Innanzitutto, per principio consolidato, nel giudizio di appello, il principio della corrispondenza tra il chiesto e il pronunciato, come il principio del tantum devolutum quantum appellatum , non osta a che il giudice renda la pronuncia richiesta in base ad una ricostruzione dei fatti autonoma rispetto a quella prospettata dalle parti, ovvero in base alla qualificazione giuridica dei fatti medesimi e all’applicazione di una norma giuridica diverse da quelle invocate dall’istante, né incorre nella violazione di tale principio il giudice d’appello che, rimanendo nell’ambito del petitum e della causa petendi , confermi la decisione impugnata sulla base di ragioni diverse da quelle adottate dal giudice
di primo grado o formulate dalle parti, mettendo in rilievo nella motivazione elementi di fatto risultanti dagli atti, ma non considerati o non espressamente menzionati dal primo giudice (Cass. Sez. 3, n. 6533 del 12/03/2024; Sez. 3, n. 20652 del 25/09/2009; Sez. 6 – L, n. 513 del 11/01/2019).
A ciò si aggiunga che la nozione di «parte della sentenza», alla quale fa riferimento l’art. 329, comma secondo, cod. proc. civ., dettato in tema di acquiescenza implicita a cui si ricollega la formazione del giudicato interno, identifica soltanto le «statuizioni minime», costituite dalla sequenza fatto, norma ed effetto, suscettibili di acquisire autonoma efficacia decisoria nell’ambito della controversia; in conseguenza l’appello, motivato con riguardo ad uno soltanto degli elementi della suddetta statuizione minima suscettibile di giudicato, apre il riesame sull’intera questione che essa identifica ed espande nuovamente il potere del giudice di riconsiderarla e riqualificarla anche relativamente agli aspetti che, sebbene coessenziali alla statuizione impugnata, non siano stati singolarmente coinvolti, neppure in via implicita, dal motivo di gravame (Cass. Sez. 2, n. 16583 del 28/09/2012; Sez. L, n. 2217 del 04/02/2016).

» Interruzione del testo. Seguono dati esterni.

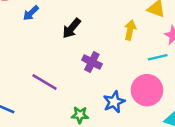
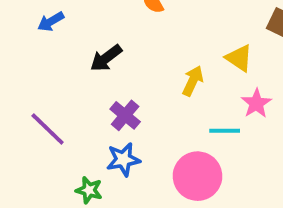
blue star: (114, 102) -> (123, 159), moved

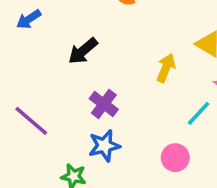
cyan line: (225, 131) -> (199, 113), turned -44
pink circle: (198, 176) -> (175, 158), size x0.6

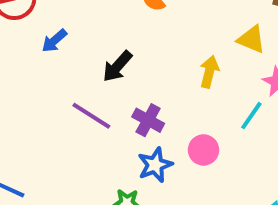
purple line: (31, 121) -> (91, 116), moved
pink circle: (175, 158) -> (203, 150), moved

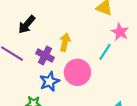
yellow arrow: (209, 72) -> (65, 42), moved
pink circle: (203, 150) -> (77, 72), size x1.5

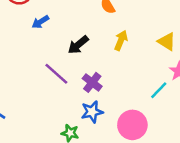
yellow arrow: (65, 42) -> (121, 40), moved
pink circle: (77, 72) -> (132, 125), moved

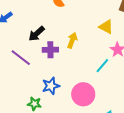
yellow arrow: (121, 40) -> (72, 40), moved
purple cross: (92, 82) -> (50, 50), moved, turned -35

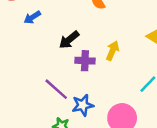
purple line: (21, 58) -> (56, 89), moved

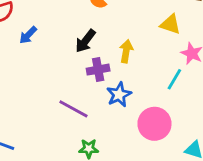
black arrow: (69, 40) -> (85, 41), moved
blue star: (83, 105) -> (119, 95), moved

Nel caso in esame, invero, al Giudice di secondo grado era proprio stata devoluta la questione della efficacia probatoria dei documenti offerti a sostegno del ricorso per decreto.
Come riportato nella sentenza impugnata e come risulta dalla lettura dell’atto di appello, direttamente esaminabile da questa Corte per essere stato denunciato un error in procedendo , con la sua impugnazione, fondata su un unico, ma articolato motivo, U.N.M.I.L. ha censurato la sentenza di primo grado per aver ritenuto necessaria la querela di falso per contrastare l’efficacia probatoria dei documenti a sostegno del ricorso per decret o ingiuntivo, (pag. 10 dell’atto di impugnazione, con indicazioni delle parti della sentenza impugnata)
invece di valutare la dettagliata contestazione dell’autenticità delle prove documentali come sostenuta dalla denuncia penale presentata nei confronti dei sedicenti dipendenti.
La Corte d’appello ha dapprima riportato il contenuto del motivo, con cui è stata anche censurata l’omessa sospensione del giudizio fino alla definizione del procedimento penale avente ad oggetto gli stessi fatti per cui è giudizio; ha, quindi, esplicitamente chiarito di doverne «circoscrivere» (pag. 8 della sentenza) l’esame alla contestata efficacia probatoria della documentazione posta dall’appellata RAGIONE_SOCIALE a sostegno della domanda proposta in INDIRIZZO.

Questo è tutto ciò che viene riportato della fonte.